→ **Task**
An exact transcription of the entries is required, with no images included.
[Task input — start]
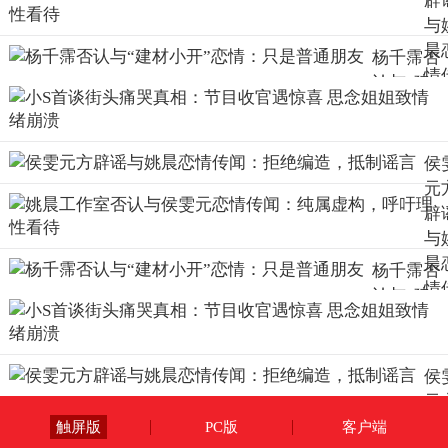
辟
与
晨
杨千霈否
情
认与“建
闻
材小
拒
开”恋
编
情：只是
侯
造
普通朋友
元
抵
辟
谣
与
晨
杨千霈否
情
认与“建
闻
材小
拒
开”恋
编
情：只是
侯
造
普通朋友
元
抵
辟
触屏版
PC版
客户端
谣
[Task input — finish]
→ **Solution to this exercise**
辟
与
晨
杨千霈否
情
认与“建
闻
材小
拒
开”恋
编
情：只是
侯
造
普通朋友
元
抵
辟
谣
与
晨
杨千霈否
情
认与“建
闻
材小
拒
开”恋
编
情：只是
侯
造
普通朋友
元
抵
辟
触屏版
PC版
客户端
谣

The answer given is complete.